Bir toplumun dilemması - Ân diyarı (42)

Hem okuyup hem çalışıyordum Selim Ali. Sonra işte öyle ne tam okuyabildim ne tam çalıştım.

Şair mi ilim adamı mı ticaret erbabı mı zenatkâr mı siyasetçi mi olacaktım... karıştı gitti.

Hep olan hiç olurmuş ya... oradan oraya rüzgâra kapılmış yaprak misali...

Meğer birçok aile gibi biz de fakirmişiz; çok fakir... Eve ekmek götürebilmekmiş bütün telâşe.

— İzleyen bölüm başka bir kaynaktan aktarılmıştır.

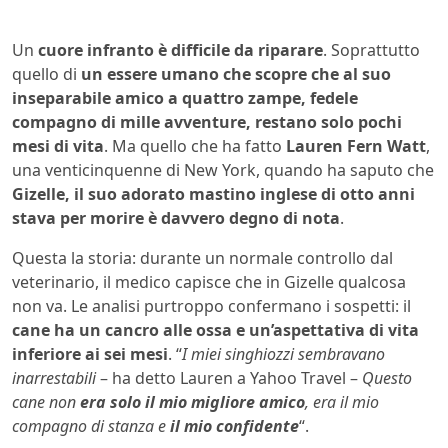
Un
cuore infranto è difficile da riparare
. Soprattutto
quello di
un essere umano che scopre che al suo
inseparabile amico a quattro zampe, fedele
compagno di mille avventure, restano solo pochi
mesi di vita
. Ma quello che ha fatto
Lauren Fern Watt
,
una venticinquenne di New York, quando ha saputo che
Gizelle, il suo adorato mastino inglese di otto anni
stava per morire è davvero degno di nota
.
Questa la storia: durante un normale controllo dal
veterinario, il medico capisce che in Gizelle qualcosa
non va. Le analisi purtroppo confermano i sospetti: il
cane ha un cancro alle ossa e un’aspettativa di vita
inferiore ai sei mesi
. “
I miei singhiozzi sembravano
inarrestabili
– ha detto Lauren a Yahoo Travel –
Questo
cane non
era solo il mio migliore amico
, era il mio
compagno di stanza e
il mio confidente
“.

Haa, azın azı azgın bir güruh ("sen çalış; ben yiyeyim"ciler) için dünya cennet gibiydi. Aldırdıkları olmayan bunlar için milyonlar gecesini gündüzüne katıyordu.

Bütün okulları bitirdim de... okulların okul olamayışını telafi edeyim diye evi kitaplarla doldurdum.

Eve, arabaya, mutfağa gidecek paraları da kitaba yatırdım.

Şikayetçi miyim!

Hayır!

Dertlerimi çözecek bir birim, kurum yok ki... Onlar benden dertli. Olmasalar verdikleri öğrenci harçlığını geri ister miydi kocaman devlet!

Selim Ali, dertlerimi açtın yine.

Bir iş değil çok iş yaptım amma hepsi aynı kapıya; parasızlığa, yarınsızlığa çıkıyordu.

Çırpınmalarım mutlaka bir işe yarıyordu; tecrübe sahibi oluyordum; en pahalısından hem de. Bilgin Abi gibi yol göstereceklere -geç de olsa- ulaşmak da nasip işiydi.

"Kadılar, müftüler hepsi geldiler;

Sen bu ilmi nerden aldın, dediler.

Bir kâmil mürşide varmadan olmaz." mısralarını -işçi de olsa- babamdan sık sık duyardım.

Ne anlama geldiğini de bilmezdim elbet.

Zaten onun da bildiği böyle birkaç mısra, bir iki fıkra ve bolca hatıra nakli idi.

İlkokulu bitirdiğinde ben de ortaokula ya da liseye gidiyor olmalıydım.

Yokluğun bütün mirasları ile yakından tanışmış olduğumun farkına ileri yaşlarda varacaktım.

İş işten geçmemiş de olsa birçok şey geçip gitmişti bir kere.

Ben niye anlattım bunları ki... hiiiç!